Osteomyelitis is the clinical term for inflammation of any bone and is often caused by a bacterium. Osteomyelitis is one of the oldest diseases reported by the scientific community. Defined in 1844 by the French surgeon Auguste Nelaton as an inflammation of the bone caused by an infectious agent, it was very common in the past and difficult to resolve due to the lack of diagnostic and therapeutic tools. The jawbone is not immune to getting infections.

Bone infection usually presents with symptoms common to other inflammatory diseases or infections.
Among these are:
* heat;
* ache;
* swelling;
* functional limitation.

Usually, the first symptom that brings the patient to the doctor is pain associated with the other signs of inflammation.

How is the diagnosis made

The diagnosis is based generally on blood tests to see white blood cell counts. The rise in these cells indicate inflammation related to pain that appeared in your jawbone.

Then follows the radiological investigation which includes x-rays and/or CT scans, which are tests that can be useful for drawing the geography of the infection in the most correct way.

Finally, a microbiological investigation remains.
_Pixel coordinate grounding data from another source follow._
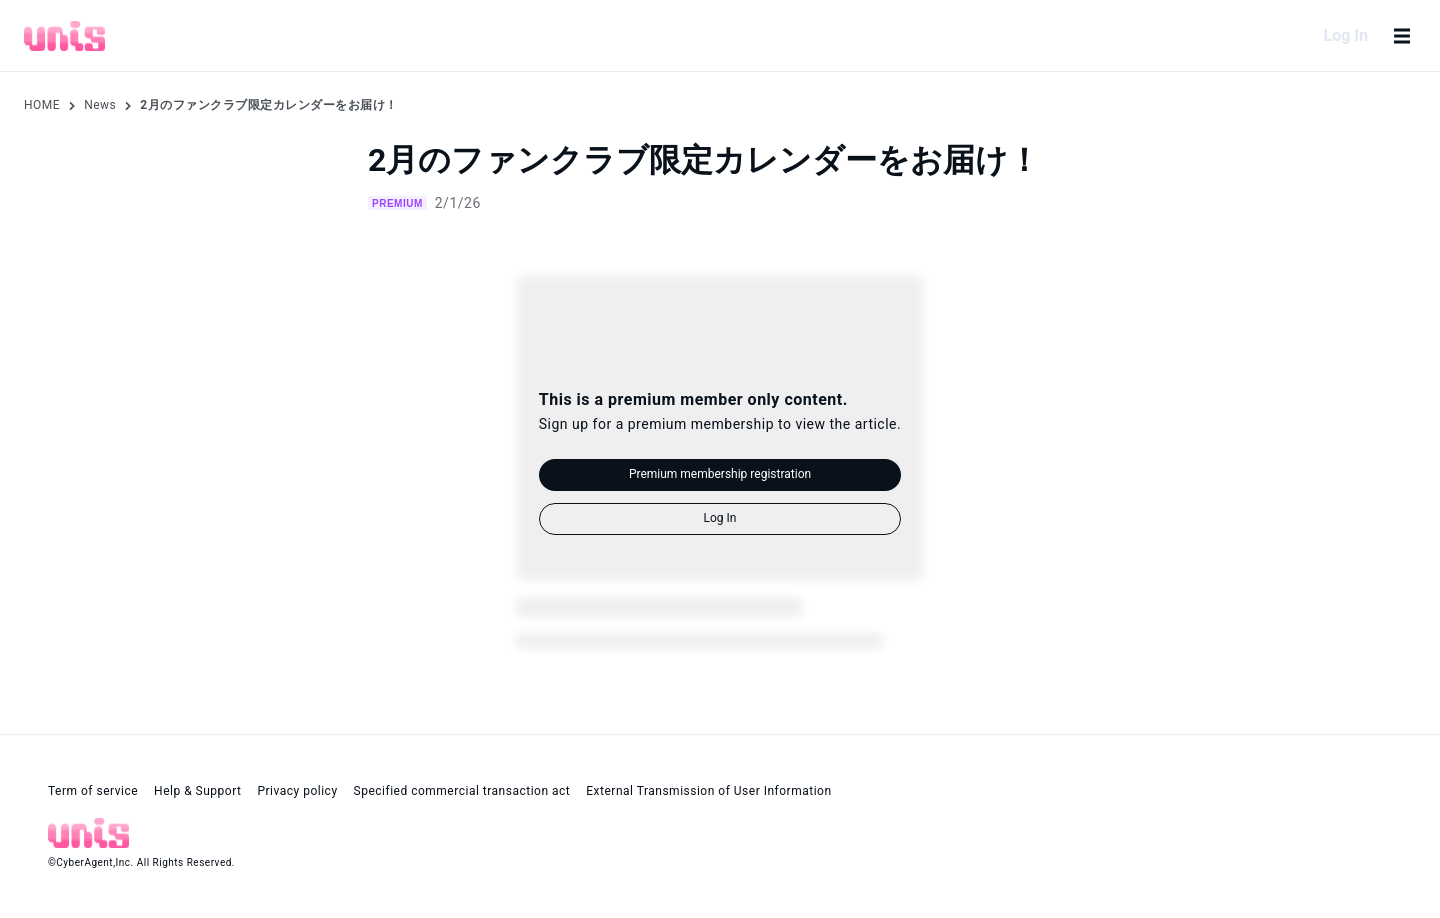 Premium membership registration (720, 474)
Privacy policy (297, 791)
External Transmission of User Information (708, 791)
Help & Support (197, 791)
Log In (1346, 35)
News (100, 105)
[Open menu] (1402, 36)
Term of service (93, 791)
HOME (42, 105)
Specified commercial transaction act (462, 791) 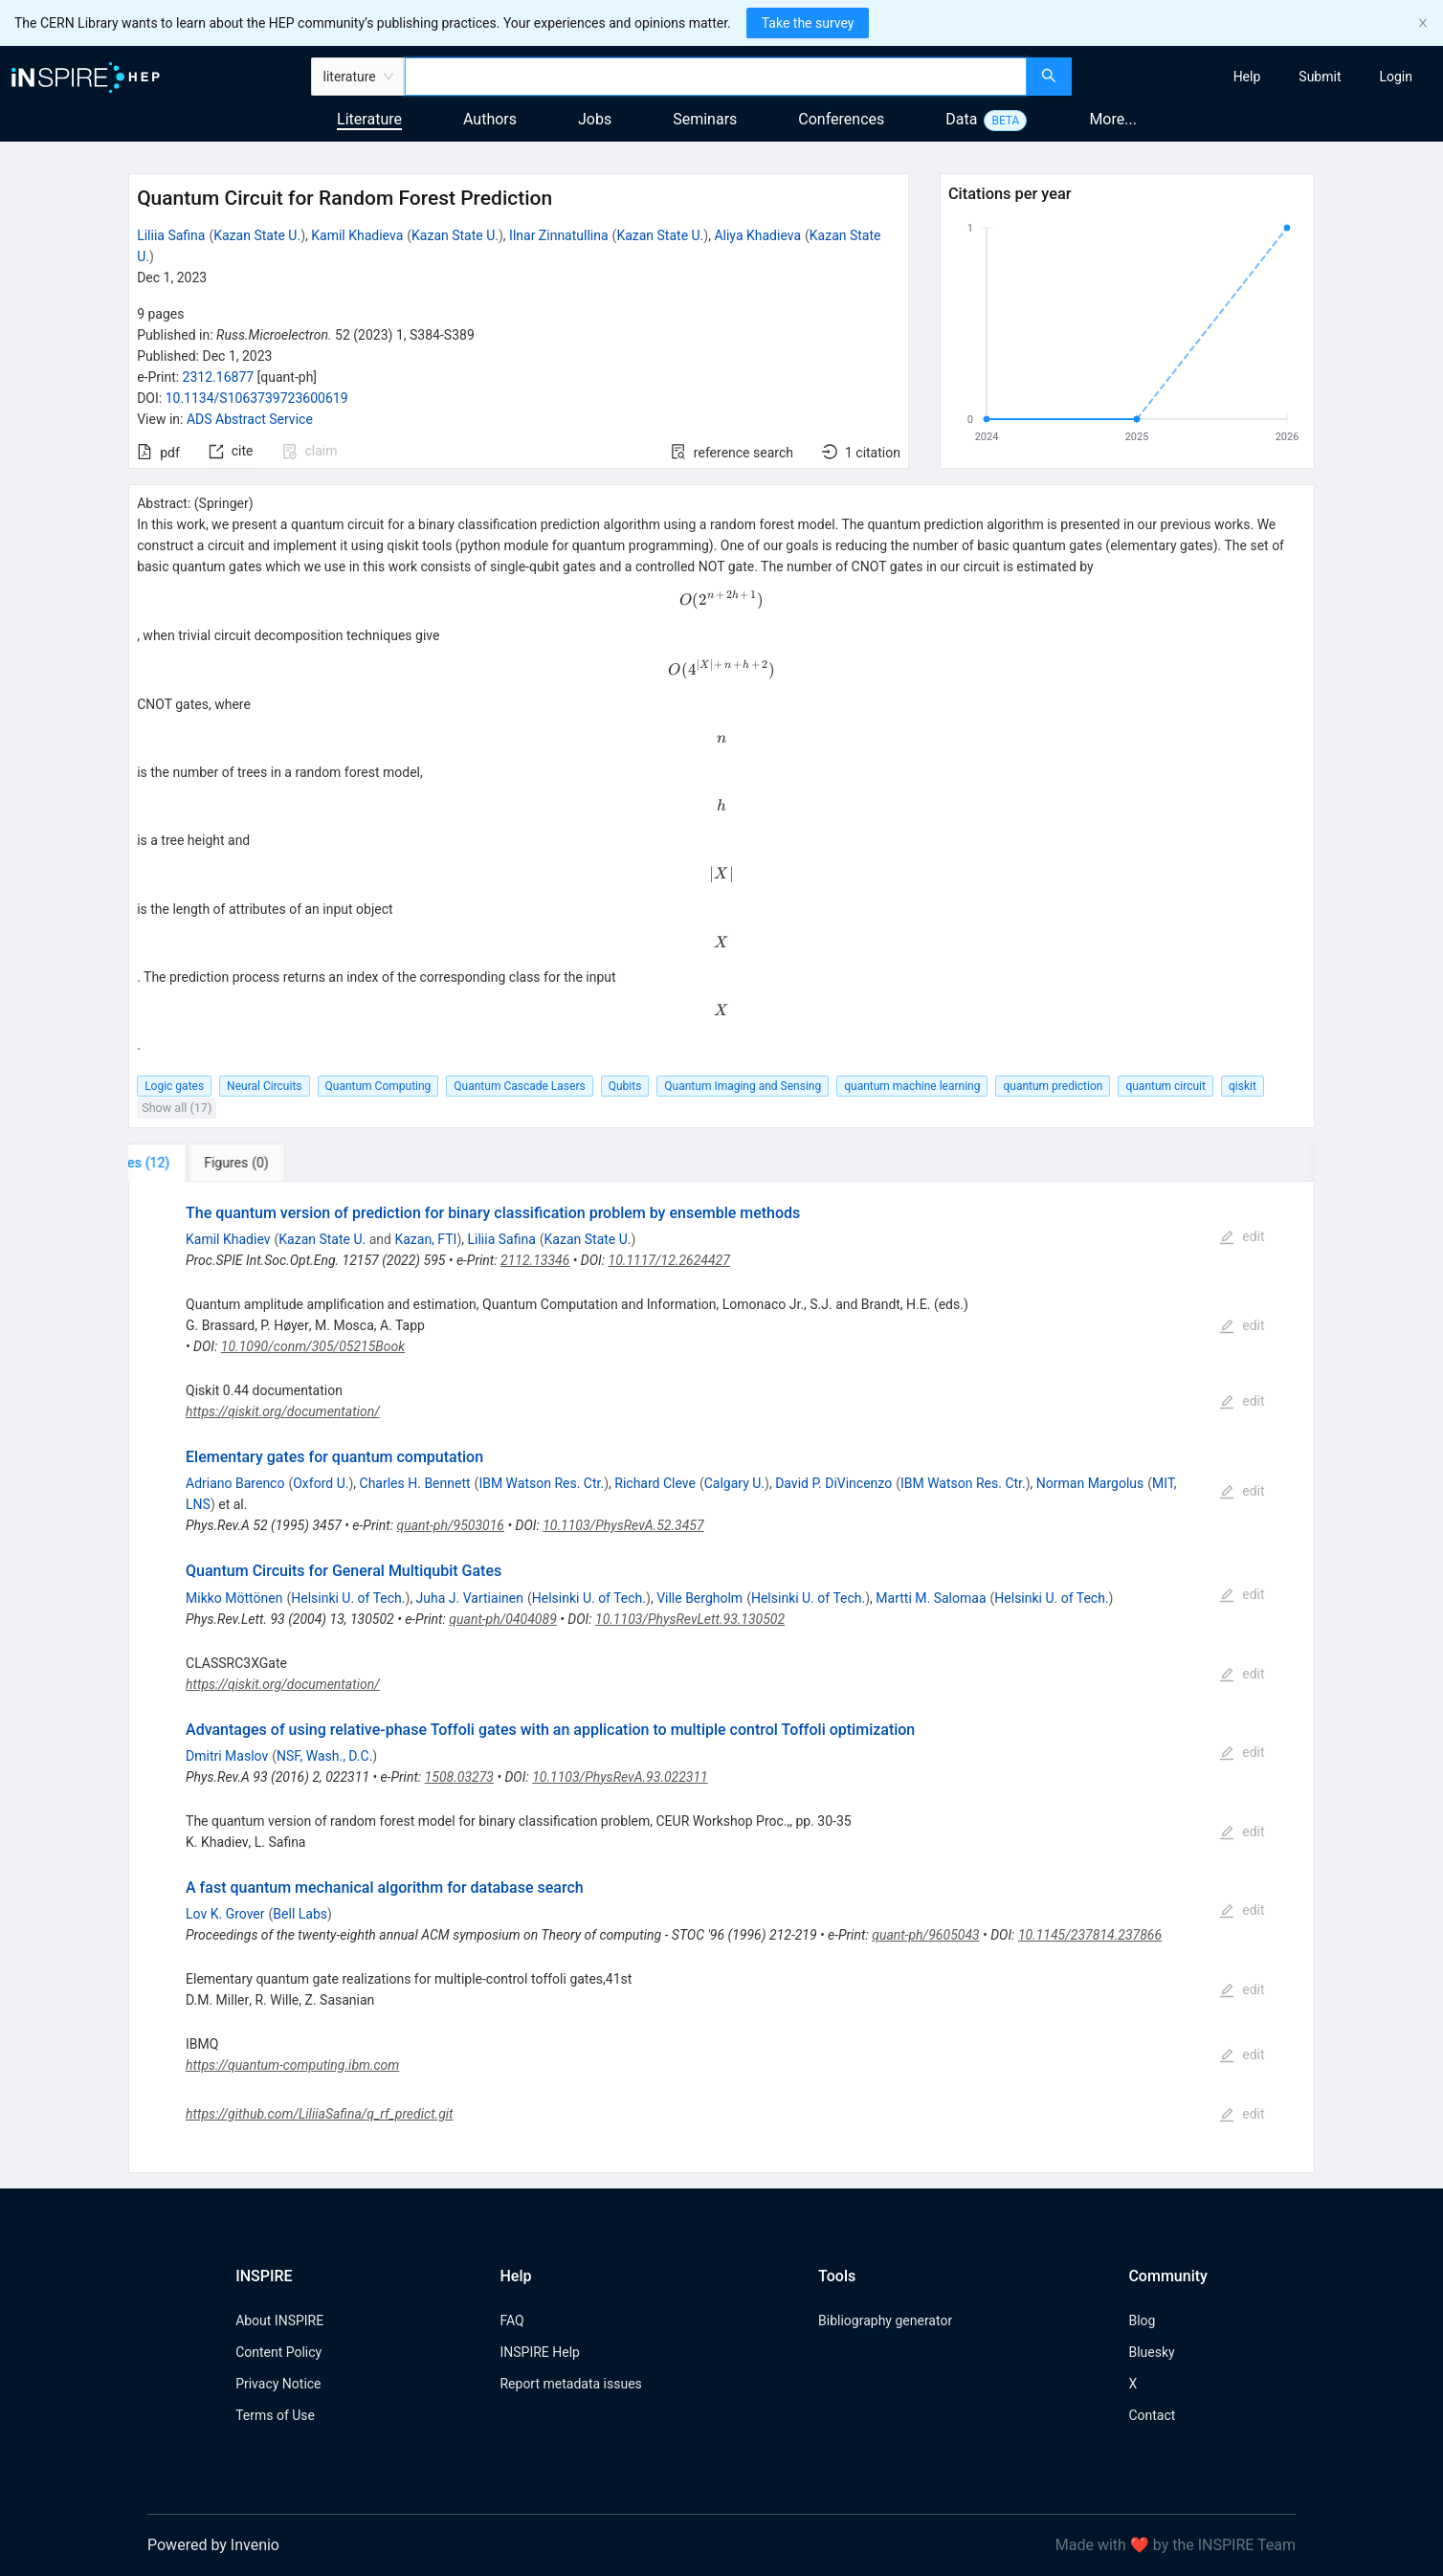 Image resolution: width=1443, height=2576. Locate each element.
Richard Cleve (655, 1483)
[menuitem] (1247, 76)
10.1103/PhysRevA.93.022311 (620, 1777)
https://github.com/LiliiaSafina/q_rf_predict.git (320, 2113)
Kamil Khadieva (357, 235)
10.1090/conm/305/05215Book (313, 1346)
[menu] (1260, 76)
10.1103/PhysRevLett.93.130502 (690, 1619)
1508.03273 (459, 1777)
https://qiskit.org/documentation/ (283, 1411)
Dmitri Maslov (227, 1756)
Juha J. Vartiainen (469, 1598)
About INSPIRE (279, 2320)
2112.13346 (534, 1260)
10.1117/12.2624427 (669, 1260)
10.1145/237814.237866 (1090, 1935)
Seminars (705, 119)
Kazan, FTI (425, 1239)
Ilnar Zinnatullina (559, 235)
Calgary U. (734, 1483)
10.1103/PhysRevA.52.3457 (623, 1525)
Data (961, 119)
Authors (490, 119)
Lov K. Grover (225, 1913)
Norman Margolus (1089, 1483)
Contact (1151, 2415)
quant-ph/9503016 (450, 1525)
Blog (1141, 2320)
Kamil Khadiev (228, 1239)
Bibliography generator (885, 2320)
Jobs (594, 119)
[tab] (191, 1162)
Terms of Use (275, 2415)
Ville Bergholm (699, 1598)
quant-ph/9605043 (925, 1935)
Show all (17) (176, 1107)
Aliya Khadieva (757, 235)
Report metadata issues (570, 2383)
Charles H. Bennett (415, 1483)
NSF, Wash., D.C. (324, 1756)
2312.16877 (219, 377)
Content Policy (278, 2352)
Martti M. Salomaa (931, 1598)
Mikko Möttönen (234, 1598)
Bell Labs (300, 1913)
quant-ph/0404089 (502, 1619)
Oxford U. (320, 1483)
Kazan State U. (256, 235)
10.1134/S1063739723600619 (257, 398)
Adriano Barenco (235, 1483)
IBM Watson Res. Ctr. (541, 1483)
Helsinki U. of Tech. (348, 1598)
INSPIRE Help (539, 2352)
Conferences (841, 119)
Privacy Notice (278, 2383)
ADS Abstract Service (250, 419)
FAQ (511, 2320)
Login (1395, 76)
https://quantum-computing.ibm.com (292, 2065)
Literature (369, 119)
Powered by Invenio (213, 2545)
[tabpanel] (721, 1677)
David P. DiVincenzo (833, 1483)
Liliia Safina (171, 235)
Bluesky (1151, 2352)
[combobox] (716, 76) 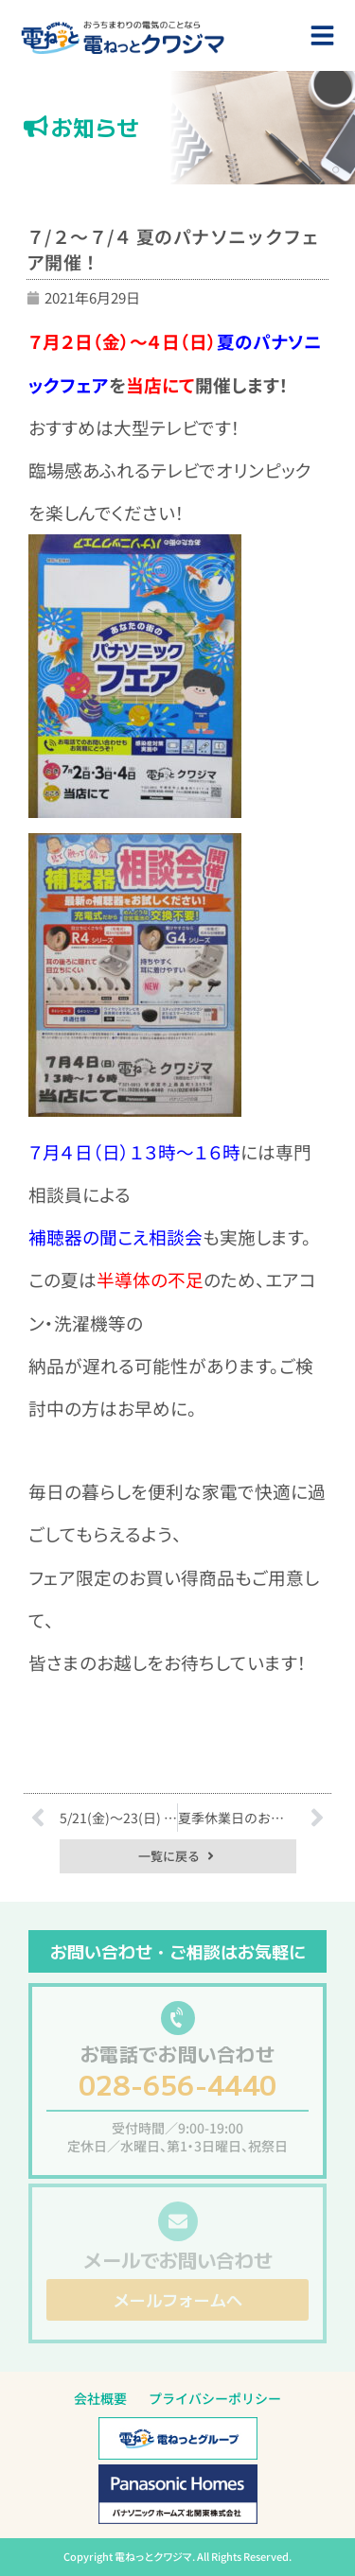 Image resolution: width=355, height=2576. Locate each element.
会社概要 (100, 2398)
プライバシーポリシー (215, 2398)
It is fundamental and very important to know the identity of the bacteria responsible for the infection, because in this case we know which antibiotic is best suited to fight it. Additionally, it might be necessary to correctly perform the tissue samples useful for performing a culture examination.

Here then we understand the importance of a close-knit team of specialists, such as orthopedic, radiologist, laboratory analysis, microbiologist, infectious disease specialist who must work together in order to have the best therapeutic results.